In the perusal of the foregoing narrative, some, perhaps, may have remarked that Dr. Bentley might have been an excellent lawyer; others may have thought his talents adapted for military command: but all must agree that such a display suited any character rather than that of a learned and dignified clergyman.-P. 637.

We have already traced the leading points in Bentley's literary career up to the production of his immortal Dissertation on Phalaris. But the great critic had not been wholly employed in making new acquisitions. He had projected new editions of Philostratus, Hesychius, and Manilius; and he produced a collection of fragments, notes, and emendations to Grævius's Callimachus, which our learned author has thus characterized :

Dr. Bentley's notes and emendations upon Callimachus, and his collection of the fragments of that poet, were drawn up, after repeated interruptions, and transmitted to Grævius for publication during the year 1696: the last batch of fragments he sent to Utrecht on his return to town from Worcester, where he had been passing two months with the Bishop. Grævius's Callimachus appeared in the August following, and presented two extraordinary specimens of Greek erudition; differing from one another, but each constituting a monument to the fame of its author: the collection of fragments by our critic, and the diffuse commentary by Ezechiel Spanheim. The inexhaustible stores of knowledge in mythology, antiquities, and philology, which the latter exhibits, are an object of admiration; and though he overlays the poet with his learning, yet his commentary will always be valued as a mine of information upon every subject of which it treats. The merits of Bentley's performance were different: above four hundred fragments, raked together from the whole range of ancient literature, digested in order, amended and illustrated with a critical skill, which had no example, presented a still greater novelty. There existed no collection of Greek fragments which he could have taken for his model; and Valckenaer, one of the greatest scholars who have trodden in his footsteps, speaking of this collection, says, 'qua nihil in hoc genere præstantius prodiit aut magis elaboratum.'-Pp. 58, 59.
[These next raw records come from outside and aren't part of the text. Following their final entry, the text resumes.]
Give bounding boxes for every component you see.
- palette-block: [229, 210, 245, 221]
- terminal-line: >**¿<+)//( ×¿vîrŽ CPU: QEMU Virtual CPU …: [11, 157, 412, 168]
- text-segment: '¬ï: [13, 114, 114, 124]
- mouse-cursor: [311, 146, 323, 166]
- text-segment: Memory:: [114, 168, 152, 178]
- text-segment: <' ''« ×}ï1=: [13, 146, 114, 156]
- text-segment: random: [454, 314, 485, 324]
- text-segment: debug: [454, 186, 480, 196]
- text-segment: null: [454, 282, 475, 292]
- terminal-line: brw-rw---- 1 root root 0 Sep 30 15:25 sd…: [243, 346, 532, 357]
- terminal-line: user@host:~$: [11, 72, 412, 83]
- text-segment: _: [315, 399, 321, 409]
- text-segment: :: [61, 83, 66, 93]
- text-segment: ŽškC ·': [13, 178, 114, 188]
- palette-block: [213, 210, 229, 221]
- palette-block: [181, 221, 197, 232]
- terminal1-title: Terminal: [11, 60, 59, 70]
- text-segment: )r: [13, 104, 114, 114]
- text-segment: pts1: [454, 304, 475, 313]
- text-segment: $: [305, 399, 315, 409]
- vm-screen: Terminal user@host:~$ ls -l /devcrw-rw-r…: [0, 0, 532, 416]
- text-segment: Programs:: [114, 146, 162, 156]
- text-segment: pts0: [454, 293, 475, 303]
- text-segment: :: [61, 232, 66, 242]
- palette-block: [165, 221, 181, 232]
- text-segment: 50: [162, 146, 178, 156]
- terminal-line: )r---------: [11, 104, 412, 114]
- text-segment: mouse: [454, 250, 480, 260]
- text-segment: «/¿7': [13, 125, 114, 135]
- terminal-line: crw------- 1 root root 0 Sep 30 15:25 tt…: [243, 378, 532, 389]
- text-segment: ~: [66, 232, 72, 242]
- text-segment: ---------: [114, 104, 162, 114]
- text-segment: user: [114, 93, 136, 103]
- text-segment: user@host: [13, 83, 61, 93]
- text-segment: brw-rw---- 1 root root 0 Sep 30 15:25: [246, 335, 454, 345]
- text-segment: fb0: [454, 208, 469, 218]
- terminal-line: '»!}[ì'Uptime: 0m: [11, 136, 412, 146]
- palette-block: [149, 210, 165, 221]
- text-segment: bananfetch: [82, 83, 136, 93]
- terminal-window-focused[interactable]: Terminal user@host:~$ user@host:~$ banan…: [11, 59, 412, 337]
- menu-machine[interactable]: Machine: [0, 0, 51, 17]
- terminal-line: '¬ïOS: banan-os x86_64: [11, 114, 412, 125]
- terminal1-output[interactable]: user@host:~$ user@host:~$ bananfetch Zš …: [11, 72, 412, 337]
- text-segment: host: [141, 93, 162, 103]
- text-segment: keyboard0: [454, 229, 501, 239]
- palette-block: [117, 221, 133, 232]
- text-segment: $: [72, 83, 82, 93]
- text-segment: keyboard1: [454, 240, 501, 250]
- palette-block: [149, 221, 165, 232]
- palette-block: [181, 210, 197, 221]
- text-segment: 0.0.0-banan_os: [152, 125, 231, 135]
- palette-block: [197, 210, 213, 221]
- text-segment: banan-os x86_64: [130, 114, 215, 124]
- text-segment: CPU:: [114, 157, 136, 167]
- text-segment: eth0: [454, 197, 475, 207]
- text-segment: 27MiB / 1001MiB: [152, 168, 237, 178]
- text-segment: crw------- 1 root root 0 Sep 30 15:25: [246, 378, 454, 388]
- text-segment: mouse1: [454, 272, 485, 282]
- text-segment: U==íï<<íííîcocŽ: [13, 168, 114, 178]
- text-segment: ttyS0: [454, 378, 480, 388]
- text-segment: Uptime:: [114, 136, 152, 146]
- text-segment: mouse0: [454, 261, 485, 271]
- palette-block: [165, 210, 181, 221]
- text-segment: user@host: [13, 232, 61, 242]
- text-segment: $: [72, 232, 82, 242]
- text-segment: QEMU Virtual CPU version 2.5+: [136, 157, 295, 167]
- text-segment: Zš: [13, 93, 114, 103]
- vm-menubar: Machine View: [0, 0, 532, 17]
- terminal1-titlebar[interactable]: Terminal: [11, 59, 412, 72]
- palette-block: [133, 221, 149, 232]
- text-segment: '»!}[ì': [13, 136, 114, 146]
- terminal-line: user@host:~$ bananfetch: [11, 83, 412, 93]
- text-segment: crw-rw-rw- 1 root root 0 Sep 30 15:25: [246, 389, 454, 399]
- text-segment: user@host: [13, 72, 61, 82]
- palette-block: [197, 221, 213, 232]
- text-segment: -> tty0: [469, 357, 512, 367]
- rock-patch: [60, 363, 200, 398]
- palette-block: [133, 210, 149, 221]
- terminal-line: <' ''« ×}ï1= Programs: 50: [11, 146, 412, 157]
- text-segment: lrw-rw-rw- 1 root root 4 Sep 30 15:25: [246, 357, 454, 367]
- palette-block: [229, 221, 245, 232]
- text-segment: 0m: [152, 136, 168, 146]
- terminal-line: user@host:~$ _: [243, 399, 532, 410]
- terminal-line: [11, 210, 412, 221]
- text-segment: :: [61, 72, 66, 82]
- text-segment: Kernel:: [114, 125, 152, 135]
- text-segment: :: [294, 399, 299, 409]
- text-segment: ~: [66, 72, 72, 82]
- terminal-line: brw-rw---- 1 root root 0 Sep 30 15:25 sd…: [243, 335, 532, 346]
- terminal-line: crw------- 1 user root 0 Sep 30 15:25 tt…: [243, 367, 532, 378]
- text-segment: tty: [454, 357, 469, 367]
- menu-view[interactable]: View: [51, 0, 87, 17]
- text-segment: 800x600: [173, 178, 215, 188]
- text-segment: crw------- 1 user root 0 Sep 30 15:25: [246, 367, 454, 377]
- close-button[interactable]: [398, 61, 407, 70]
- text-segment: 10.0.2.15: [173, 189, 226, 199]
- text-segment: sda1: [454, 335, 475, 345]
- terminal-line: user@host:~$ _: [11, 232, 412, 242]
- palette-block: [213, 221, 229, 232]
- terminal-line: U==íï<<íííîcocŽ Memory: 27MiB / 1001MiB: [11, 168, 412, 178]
In 1701, Bentley married Mrs. Johanna Bernard, daughter of Sir John Bernard, of Brampton, in Huntingdonshire. In the same year he became Archdeacon of Ely, and, by consequence, a member of Convocation. He now projected editions of classical books for the use of his college, and began with Horace. This edition was ten years in preparation, and certainly was not calculated to sustain his richly merited celebrity. Every scholar will agree with Bishop Monk that Bentley's acquaintance with Latin was greatly inferior to his knowledge of Greek; while a stroke of the pen, or the omission of a letter, are much more influential in the latter language than in the former. Accordingly Bentley's Latin emendations are almost every where forced


and considerable; while his Greek corrections are brief, neat, and demonstrative. One idea on which he constantly acted was, that an author must necessarily always have expressed himself with the strictest propriety; and wherever his text appeared to deviate from this, an alteration was accordingly obtruded. This assumption is so manifestly contrary to truth, that it is astonishing how it could have been, for one moment, admitted by the discriminating intellect of Bentley. But it frequently happens that the emendation is as devoid of propriety as the original. Thus in the line cited by the Bishop, "Et malè tornatos incudi reddere versus," where Bentley corrects ter natos," there is a manifest incongruity between the ideas of "incus" and "natus." Whether Horace inadvertently incurred the impropriety which all MSS. exhibit, or whether he considered the metaphors as of too little importance to require reconciliation, so long as their meaning was evident, or whether some unknown particulars of ancient art would harmonize ideas which appear to us as distinct as those of an anvil and a lathe, are different questions; but Bentley's correction contradicts MSS. and does not effect the consistency for which he contends. Another unfortunate propensity of our great critic was that of seeking a parallel authority for every expression of a classical author, with as much assiduity as if the subject of his criticism had been a modern writer of a dead language. Passages are frequently "slashed" with no better reason than the absence of a similar cast of expression in other writers. Beside these blemishes, which equally affect all Bentley's criticisms on Latin authors, he was, in his Horace, peculiarly unfortunate: having printed his “emended" text before the notes were written, his pride compelled him to the vindication of many 66 corrections,' ," which consideration must have shown to be indefensible. Upwards of twenty of these emendations he felt it necessary to his reputation to retract. That he has "made Horace dull," is a verdict which, though pronounced by wit, has been fully ratified by judgment.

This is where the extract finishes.